While there were many pitching goats out of the bullpen for the Rangers, the biggest horns may belong to Darren Oliver, 40, who came in with a 5-2 lead, and walked the only two batters he faced.

That’s what can happen when you bring in an inexperienced young guy in the playoffs, said Jamie Moyer.

Another sign it’s just too long between games in the playoffs….. Heard today on the radio, “The Giants will have a good chance in the NLCS if they can outscore the Phillies…”

Apparently Paramount is working on a sequel to Top Gun. Wonder if it will open up with “Maverick” and “Charlie” meeting up again while cruising gay bars….?

In a new video, Justin Bieber apparently criticizes Tom Brady’s hair in a new video. Isn’t that like Sarah Palin criticizing Christine O’Donnell’s knowledge of current events?

Meanwhile, Sarah Palin was in Northern California, and during a speech in San Jose she accused Democrats of being like “permanent residents of a unicorn ranch in fantasyland” and talked about them using “pixie dust.”

Hmm, sounds like someone might have had a pre-speech meeting with “California Republicans in Favor of Proposition 19.”..

The University of Georgia has a new mascot,  UGA VIII,  a 13 month old English bulldog, who will make his first appearance at the school’s homecoming game against Vanderbilt.  According to the school’s athletic director ” As our mascot he represents everything we want our student-athletes and fans to be … proud, loyal, tenacious and relentless.

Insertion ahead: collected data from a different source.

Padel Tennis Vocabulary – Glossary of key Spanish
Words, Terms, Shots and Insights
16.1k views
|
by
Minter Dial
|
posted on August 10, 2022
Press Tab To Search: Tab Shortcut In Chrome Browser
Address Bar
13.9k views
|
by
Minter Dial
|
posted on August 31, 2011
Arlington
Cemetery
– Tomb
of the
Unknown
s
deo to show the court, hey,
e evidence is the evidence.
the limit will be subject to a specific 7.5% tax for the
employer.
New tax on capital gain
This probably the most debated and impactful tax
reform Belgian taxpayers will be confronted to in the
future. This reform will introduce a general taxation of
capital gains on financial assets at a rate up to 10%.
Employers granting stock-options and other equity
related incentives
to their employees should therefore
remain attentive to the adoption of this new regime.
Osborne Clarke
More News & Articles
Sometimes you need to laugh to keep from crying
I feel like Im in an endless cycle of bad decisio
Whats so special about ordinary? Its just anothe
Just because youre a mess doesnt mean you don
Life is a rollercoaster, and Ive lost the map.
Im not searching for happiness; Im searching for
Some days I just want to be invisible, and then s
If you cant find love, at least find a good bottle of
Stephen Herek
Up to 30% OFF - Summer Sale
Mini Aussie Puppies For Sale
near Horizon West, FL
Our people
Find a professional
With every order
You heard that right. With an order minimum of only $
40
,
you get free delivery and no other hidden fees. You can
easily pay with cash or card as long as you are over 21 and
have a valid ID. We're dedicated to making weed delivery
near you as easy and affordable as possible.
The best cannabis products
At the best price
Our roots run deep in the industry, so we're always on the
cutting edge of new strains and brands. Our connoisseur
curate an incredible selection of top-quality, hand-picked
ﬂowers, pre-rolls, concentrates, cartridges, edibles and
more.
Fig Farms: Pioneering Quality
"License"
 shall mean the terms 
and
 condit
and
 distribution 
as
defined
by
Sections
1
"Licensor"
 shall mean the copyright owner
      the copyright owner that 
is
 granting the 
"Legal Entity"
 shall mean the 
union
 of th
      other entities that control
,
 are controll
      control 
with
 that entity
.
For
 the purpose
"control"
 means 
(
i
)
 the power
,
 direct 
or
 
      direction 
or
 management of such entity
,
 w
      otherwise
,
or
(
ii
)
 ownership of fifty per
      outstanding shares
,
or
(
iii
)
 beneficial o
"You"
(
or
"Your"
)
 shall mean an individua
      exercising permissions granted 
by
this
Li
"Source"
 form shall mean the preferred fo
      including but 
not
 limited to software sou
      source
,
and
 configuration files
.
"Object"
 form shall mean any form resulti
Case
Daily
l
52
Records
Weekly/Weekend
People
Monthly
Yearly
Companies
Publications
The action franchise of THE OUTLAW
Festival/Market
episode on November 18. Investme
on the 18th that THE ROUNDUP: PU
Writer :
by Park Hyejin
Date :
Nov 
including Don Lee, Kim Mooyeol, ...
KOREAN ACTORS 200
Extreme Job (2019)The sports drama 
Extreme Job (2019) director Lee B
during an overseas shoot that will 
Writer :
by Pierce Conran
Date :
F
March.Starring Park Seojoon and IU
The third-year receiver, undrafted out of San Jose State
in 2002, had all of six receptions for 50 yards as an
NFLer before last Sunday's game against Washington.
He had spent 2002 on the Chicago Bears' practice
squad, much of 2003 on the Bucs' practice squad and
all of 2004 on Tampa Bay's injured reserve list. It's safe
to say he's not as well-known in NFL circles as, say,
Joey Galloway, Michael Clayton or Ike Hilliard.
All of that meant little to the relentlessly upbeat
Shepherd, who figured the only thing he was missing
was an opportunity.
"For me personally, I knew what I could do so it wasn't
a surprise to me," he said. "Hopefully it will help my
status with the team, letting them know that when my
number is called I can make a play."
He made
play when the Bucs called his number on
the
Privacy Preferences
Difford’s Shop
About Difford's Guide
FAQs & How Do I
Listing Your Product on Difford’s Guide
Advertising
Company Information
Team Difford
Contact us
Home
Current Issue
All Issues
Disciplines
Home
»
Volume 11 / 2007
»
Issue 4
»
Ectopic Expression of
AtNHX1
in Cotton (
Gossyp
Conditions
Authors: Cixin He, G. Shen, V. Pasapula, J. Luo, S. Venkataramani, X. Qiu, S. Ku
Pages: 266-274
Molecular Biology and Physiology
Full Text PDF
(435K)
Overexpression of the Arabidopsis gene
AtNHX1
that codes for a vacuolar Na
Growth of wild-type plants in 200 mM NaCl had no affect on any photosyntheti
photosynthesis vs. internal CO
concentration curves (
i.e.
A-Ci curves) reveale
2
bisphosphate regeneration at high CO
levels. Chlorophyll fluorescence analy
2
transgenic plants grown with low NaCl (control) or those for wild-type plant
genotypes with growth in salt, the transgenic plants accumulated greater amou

The jury’s out as to whether UGA VIII  aka Big Bad Bruce)  will help the school turn around what has been a difficult year for the football team.  But at least he can probably get through the year without being arrested.

 Years ago, after a rough 49ers loss,  San Francisco mayor Willie Brown called quarterback Elvis Grbac an “embarrassment to humankind.” Hmm. Maybe nobody had better ask Willie what he thinks of Alex Smith.

Sports headline:  Favre questionable for Vikings.    Well, his behavior for sure.   And here the pundits were worried about Randy Moss being a distraction.